I started chores at 11 am this morning, first with the skid steer clearing away some of last night's 8 inches of new, damp snow. It is only -5, so the snow is heavy and slippery. I did not have enough diesel to do the long driveway, but will do that tomorrow. The sheep and goats needed new bales of hay. The hay net was frozen to the ground in the sheep pen and ripped almost a quarter along the side. I will have to fix that real soon. The technique is similar to hemming pants, I think and the company does provide some extra string for that purpose. I am thinking hay nets are not very good in this climate, especially not for small ruminants. They are a lot of trouble, the sheep trample them and the hay in them as they eat, and even tied up, there is a pile of crapped on hay inside the net that is frozen to the ground. Then the net has to emptied once it is free and put over a new bale and then tied again securely. The sheep will find a little hole and make it bigger and bigger so they can stick their heads in, then if one sheep has her head in, the rest want theirs in too. So, the net needs to be tied tightly.

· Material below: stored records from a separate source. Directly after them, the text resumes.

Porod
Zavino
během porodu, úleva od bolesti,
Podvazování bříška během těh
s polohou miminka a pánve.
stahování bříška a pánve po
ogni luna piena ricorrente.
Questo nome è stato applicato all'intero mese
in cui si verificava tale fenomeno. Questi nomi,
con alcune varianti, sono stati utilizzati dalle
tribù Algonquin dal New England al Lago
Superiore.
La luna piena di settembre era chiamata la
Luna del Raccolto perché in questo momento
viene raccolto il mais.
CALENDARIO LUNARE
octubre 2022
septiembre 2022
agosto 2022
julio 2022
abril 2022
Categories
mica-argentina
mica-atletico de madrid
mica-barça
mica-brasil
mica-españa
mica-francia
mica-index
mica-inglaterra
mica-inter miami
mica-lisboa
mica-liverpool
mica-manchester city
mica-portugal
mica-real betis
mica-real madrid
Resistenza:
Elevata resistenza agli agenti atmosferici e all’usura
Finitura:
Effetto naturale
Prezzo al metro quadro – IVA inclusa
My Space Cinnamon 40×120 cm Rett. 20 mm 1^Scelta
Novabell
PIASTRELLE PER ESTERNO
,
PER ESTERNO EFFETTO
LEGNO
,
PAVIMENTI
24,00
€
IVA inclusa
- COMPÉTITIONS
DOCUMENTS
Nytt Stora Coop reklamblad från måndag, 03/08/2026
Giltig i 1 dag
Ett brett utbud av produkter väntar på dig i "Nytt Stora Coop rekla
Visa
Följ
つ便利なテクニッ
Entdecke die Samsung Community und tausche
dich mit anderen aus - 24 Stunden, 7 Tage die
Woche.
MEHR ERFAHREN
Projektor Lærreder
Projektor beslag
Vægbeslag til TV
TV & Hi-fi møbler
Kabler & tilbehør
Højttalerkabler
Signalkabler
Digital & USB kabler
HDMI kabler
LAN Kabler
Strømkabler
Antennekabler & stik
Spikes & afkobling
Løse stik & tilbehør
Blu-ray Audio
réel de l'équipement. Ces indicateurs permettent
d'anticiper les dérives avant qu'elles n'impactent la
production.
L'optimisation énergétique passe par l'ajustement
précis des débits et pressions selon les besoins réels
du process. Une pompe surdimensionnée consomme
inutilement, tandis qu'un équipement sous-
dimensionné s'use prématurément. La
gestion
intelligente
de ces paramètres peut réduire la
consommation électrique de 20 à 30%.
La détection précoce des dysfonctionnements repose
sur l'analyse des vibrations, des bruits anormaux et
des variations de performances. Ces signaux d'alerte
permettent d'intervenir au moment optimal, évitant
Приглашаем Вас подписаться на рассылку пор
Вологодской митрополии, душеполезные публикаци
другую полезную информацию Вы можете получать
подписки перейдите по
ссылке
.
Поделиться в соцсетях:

I am trying a new way to do the net. I put the hay on the ground and the net over the top of it just to the ground, not around the underside to surround it. It might be easier to release if it is not sitting directly on the ground. So, the nets for the sheep were taken out, two of them, and one put back, plus two free smaller bales. The goats have stopped eating from their hay net because they do not like to walk in the snow and there is no path to it. So, they got half a bale of good hay and some green feed loose. The cows got green feed and they have a hay net with wider spaces which they are learning to eat from. The rams are fine for another week. This all has to be done on the weekends now, because with work, I only have time to feed and water the animals in the morning and it is dark when I get home.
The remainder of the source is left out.